Michael Jackson: la atroz perversión que se gestó en Neverland a la sombra de los éxitos musicales

Michael Jackson fue el Rey del Pop. Su dominio del mundo de la música en los años ochenta es irrepetible. Impuso nuevas condiciones. Reconfiguró las reglas del negocio musical. Thriller fue el mayor éxito de la historia. Luego intentó, en vano, repetir ese tsunami de ventas. Buscó durante años volver a encontrarse con el gusto del público, pero siempre fue detrás de él. Las fórmulas preconcebidas no producen fenómenos. Pese a su percepción personal, a su insatisfacción por no batir todos los récords (que él mismo ostentaba) con cada producción el éxito lo acompañaba.
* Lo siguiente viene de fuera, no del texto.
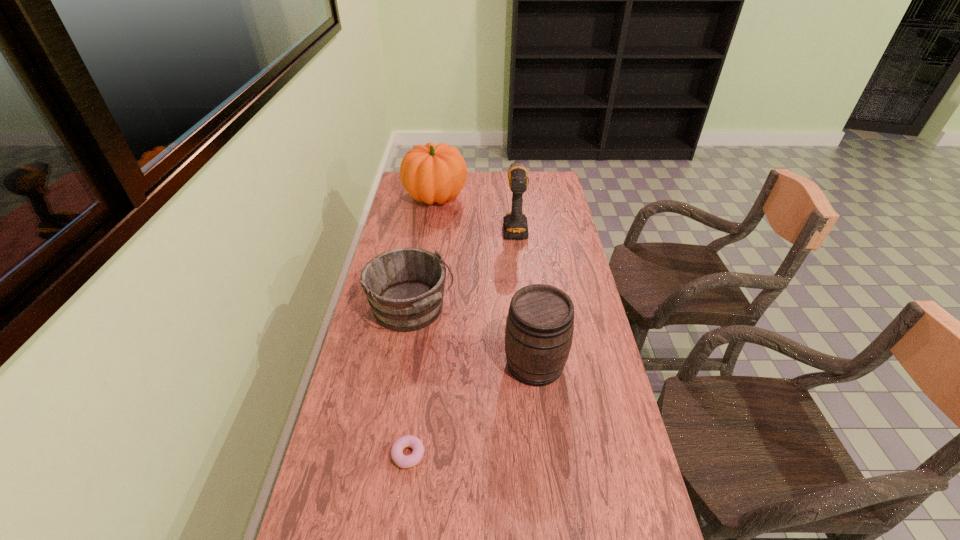 You are a GUI agent. You are given a task and a screenshot of the screen. Output one action in this format:
    pyautogui.click(x=<x>, y=<y>)
    Task: Click on the vacant space at the far edge of the desktop
    This screenshot has height=540, width=960.
    Given the screenshot: What is the action you would take?
    pyautogui.click(x=497, y=182)

Where is `blank space at the left edge of the desktop`? blank space at the left edge of the desktop is located at coordinates (407, 227).

Find the location of a particular element. free location at the right edge of the desktop is located at coordinates (583, 348).

Locate an element on the screen. vacant region between the pumpkin and the right wine bucket is located at coordinates [x=486, y=280].

Where is `vacant area between the drill and the nearest object`? The height and width of the screenshot is (540, 960). vacant area between the drill and the nearest object is located at coordinates (462, 341).

Locate an element on the screen. The height and width of the screenshot is (540, 960). free space that is in between the taller wine bucket and the pumpkin is located at coordinates (486, 280).

In order to click on free area in between the drill and the doughnut in this screenshot , I will do `click(462, 341)`.

This screenshot has height=540, width=960. Find the location of `vacant space that is in between the taller wine bucket and the shorter wine bucket`. vacant space that is in between the taller wine bucket and the shorter wine bucket is located at coordinates (473, 336).

Where is `vacant space that's between the pumpkin and the drill`? This screenshot has width=960, height=540. vacant space that's between the pumpkin and the drill is located at coordinates (475, 212).

Where is `object identified as the closest to the shortest object`? The height and width of the screenshot is (540, 960). object identified as the closest to the shortest object is located at coordinates tap(539, 329). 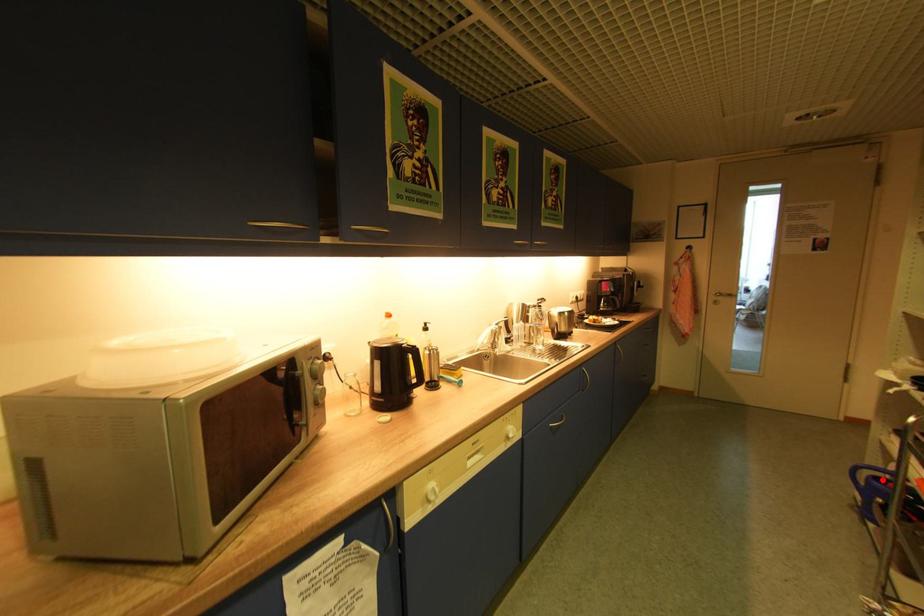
Treinta millones de discos vendidos de sus dos trabajos siguientes (Bad y Dangerous); History como el disco doble más vendido de la historia y un disco que pareció una módica edición, Blood on the dance floor se convirtió en el líder histórico de las listas de remixes.

Ese mega éxito puso el foco también en sus extravagancias. La reclusión, las costumbres extrañas, los problemas de madurez, la convivencia con animales exóticos. La apariencia física lo obsesionaba. Todos los pasos en ese aspecto lo hacían alejarse de sus orígenes. La nariz, masacrada por decenas de operaciones, se convirtió en una masa informe: eso sí, pequeña. Nada quedaba del apéndice de base ancha, con amplios orificios nasales, con líneas redondeadas. También fue cambiando el color de su piel. Fue empalideciendo progresivamente. Se habló de procedimientos médicos inusuales; Michael alegó vitiligo para explicar el súbito blanqueamiento.